WORK INSTRUCTIONS
Your answer should consist only of the lines below from the one with "Example Nginx confi" through the one with "Strict-Transport-Se", copied exactly.
---- SUPPLIED ENTRIES
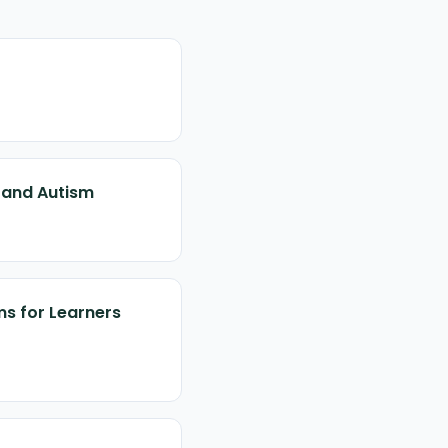
s and Autism
ms for Learners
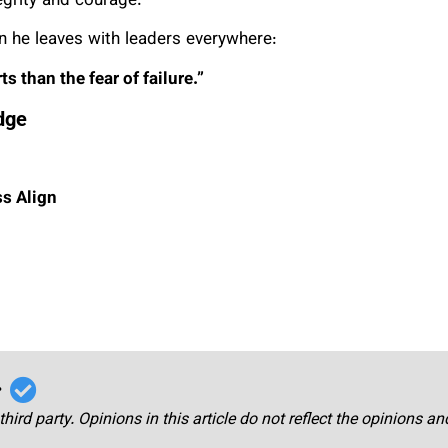
egrity and courage.
on he leaves with leaders everywhere:
 than the fear of failure.”
dge
ss Align
r
third party. Opinions in this article do not reflect the opinions a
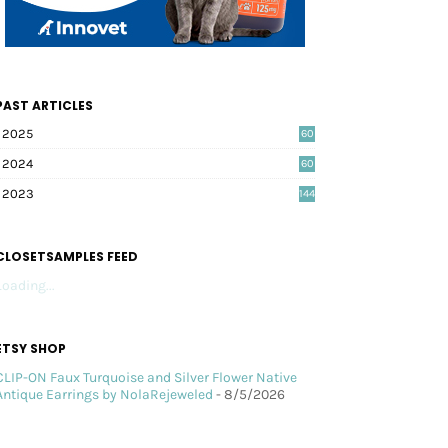
PAST ARTICLES
2025
60
2024
60
2023
144
CLOSETSAMPLES FEED
Loading...
ETSY SHOP
CLIP-ON Faux Turquoise and Silver Flower Native
Antique Earrings by NolaRejeweled
- 8/5/2026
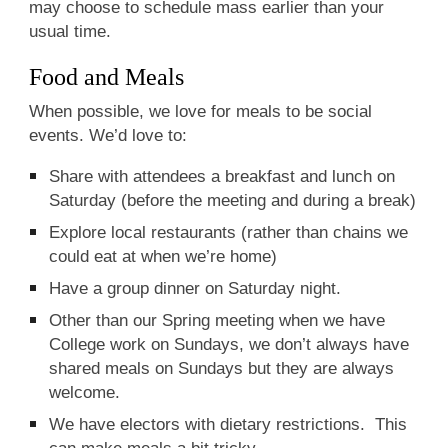
may choose to schedule mass earlier than your
usual time.
Food and Meals
When possible, we love for meals to be social
events. We’d love to:
Share with attendees a breakfast and lunch on
Saturday (before the meeting and during a break)
Explore local restaurants (rather than chains we
could eat at when we’re home)
Have a group dinner on Saturday night.
Other than our Spring meeting when we have
College work on Sundays, we don’t always have
shared meals on Sundays but they are always
welcome.
We have electors with dietary restrictions. This
can make meals a bit tricky.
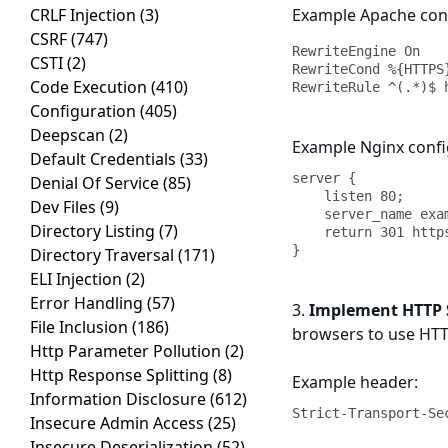
CRLF Injection
(3)
Example Apache conf
CSRF
(747)
RewriteEngine On

CSTI
(2)
RewriteCond %{HTTPS}
Code Execution
(410)
RewriteRule ^(.*)$ 
Configuration
(405)
Deepscan
(2)
Example Nginx confi
Default Credentials
(33)
server {

Denial Of Service
(85)
    listen 80;

Dev Files
(9)
    server_name example.com;

Directory Listing
(7)
    return 301 https://$server_name$request_uri;

}
Directory Traversal
(171)
ELI Injection
(2)
Error Handling
(57)
3.
Implement HTTP St
File Inclusion
(186)
browsers to use HTTP
Http Parameter Pollution
(2)
Http Response Splitting
(8)
Example header:
Information Disclosure
(612)
Strict-Transport-Se
Insecure Admin Access
(25)
Insecure Deserialization
(52)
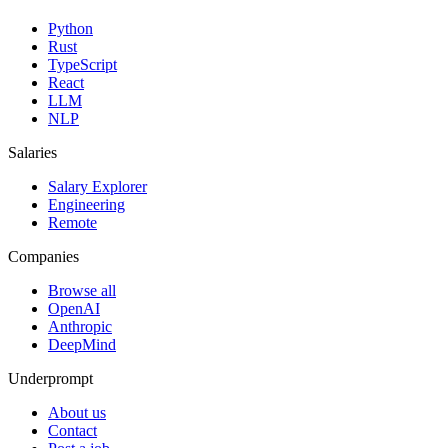
Python
Rust
TypeScript
React
LLM
NLP
Salaries
Salary Explorer
Engineering
Remote
Companies
Browse all
OpenAI
Anthropic
DeepMind
Underprompt
About us
Contact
--------
YOUR RESPONSE
Example Nginx confi
Default Credentials
(33)
server {

Denial Of Service
(85)
    listen 80;

Dev Files
(9)
    server_name example.com;

Directory Listing
(7)
    return 301 https://$server_name$request_uri;

}
Directory Traversal
(171)
ELI Injection
(2)
Error Handling
(57)
3.
Implement HTTP St
File Inclusion
(186)
browsers to use HTTP
Http Parameter Pollution
(2)
Http Response Splitting
(8)
Example header:
Information Disclosure
(612)
Strict-Transport-Se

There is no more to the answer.